1.120 tusks, 13 rhino horns and several leopard skins were seized by vigilant members of Hong Kong customs, the second large find of blood ivory in less than a month.

While the container was reportedly shipped from Nigeria, the origin of the rhino horns and ivory will be subject to forensic testing to establish the country where the illicit cargo originally came from.

Officials in Hong Kong put a 41 million Hong Kong Dollar value to the find and are presently looking for parties named in the shipping documents to answer questions.
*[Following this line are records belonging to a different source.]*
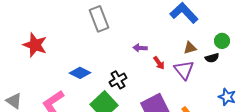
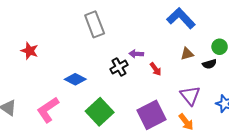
red star: (35, 45) -> (30, 51), size x0.7
purple triangle: (184, 70) -> (190, 95), moved
black cross: (118, 80) -> (119, 67), moved

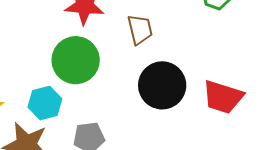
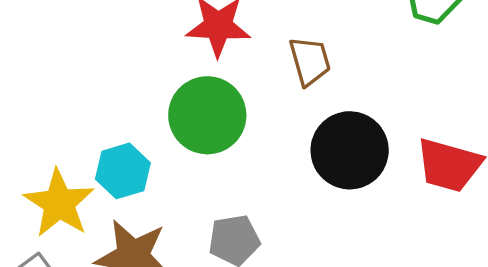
cyan hexagon: (45, 103) -> (123, 171), moved

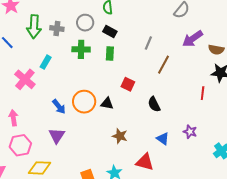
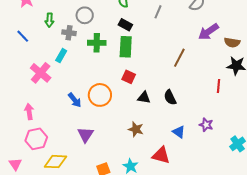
gray circle: (85, 23) -> (85, 15), moved
green arrow: (34, 27) -> (49, 20), size x0.6
gray cross: (57, 28) -> (69, 33), moved
gray line: (148, 43) -> (158, 12), moved
green rectangle: (110, 54) -> (126, 47), size x1.5
red square: (128, 84) -> (129, 77), moved
black triangle: (107, 103) -> (144, 98), moved
purple triangle: (57, 136) -> (86, 135), moved

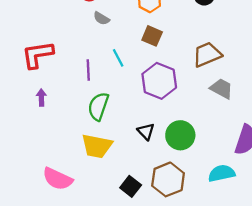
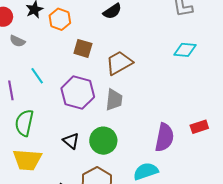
brown square: (152, 36) -> (83, 48), moved
gray trapezoid: (221, 89) -> (114, 100), moved, turned 75

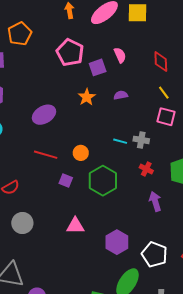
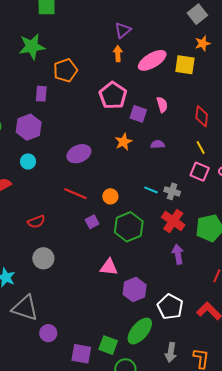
purple square: (98, 67) -> (138, 114), turned 30
red cross: (146, 169) -> (173, 221), size x1.6
purple square: (66, 180) -> (92, 222), turned 32
pink triangle: (75, 226) -> (109, 267), moved

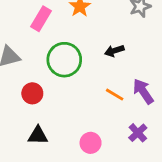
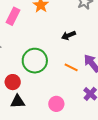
green circle: (64, 60) -> (35, 61), moved
red circle: (32, 93) -> (13, 82), moved

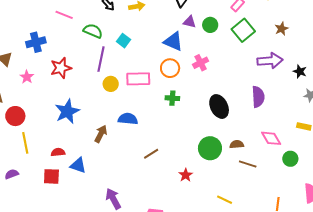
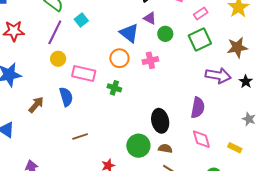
green circle: (210, 25) -> (165, 34), moved
brown star: (281, 29) -> (237, 47), size x1.5
black star: (300, 71) -> (246, 82), moved
pink rectangle: (138, 79) -> (84, 74), moved
black ellipse: (219, 106) -> (160, 121), moved
blue semicircle: (128, 119) -> (66, 97), turned 54
pink diamond: (271, 138) -> (201, 139), moved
While Hong Kong fines those found guilty in trading in endangered species up to 5 million HKG D and dishes out up to two year prison terms, this has not stopped the constant, and going by some accounts growing flow of blood ivory via Hong Kong into the Chinese mainland, where the nouvelle riche find it chic to display intricate ivory carvings in their opulent residences, but also use ivory chop sticks, serviette holders and signatory stamps, clearly not caring that for each of those possessions an elephant was brutally slaughtered.

Cites has admitted that the illicit trade has more than doubled since 2007, when a new wave of poaching hit first in South Africa where since then nearly 2.000 rhinos were killed for their horns, before spreading north to neighbouring countries and then to Tanzania and Kenya, where it is mainly elephant which are being killed before their tusks are removed, often by chainsaws, leaving a gruesome sight for game rangers and anti poaching units confronted with the carcasses.

Activists in Kenya, foremost Dr. Paula Kahumbu, have managed to bring the spotlight back on the problem of ivory poaching and gained the patronage of Kenya’s First Lady Margaret Kenyatta to support their ‘Hands off our elephant’ campaign which is now gathering momentum and spreading around the globe.

Hardest hit in Eastern Africa is Tanzania, which last year lost at least 10.000 elephant, mainly in the Selous Game Reserve and Ruaha National Park, though suggestions have been made that the real number could be substantially higher. Authorities in Tanzania and Kenya, but also in Uganda, which has become a transit country for blood ivory from Congo and South Sudan, have vowed to crack down on offenders and at least in Kenya the amended Wildlife Act is now in parliament. The updated law will hand down mandatory long sentences for poachers, smugglers and the hinter men of such illegal activities, plus slap those found guilty with heavy fines. Yet, for the conservation fraternity this is all too little and too late, considering the number of seizures in Mombasa and Dar es Salaam ports. ‘If this trend is not halted we may lose our elephant in the next 20 or so years. That will make a big dent in our tourism receipts because when there are no elephant, less game and fewer and fewer rhinos and predators, a safari will just not be the same again’ said a regular conservation source from Nairobi.

While customs officials in Hong Kong need to be congratulated, the demand remains towards the Chinese government to do more in preventing the illicit trade and equally hand down stiffer sentences and heavier fines, besides making ivory possession, unless it underwent a strict verification process in regard of age and possession prior to the CITES convention, illegal. Watch this space.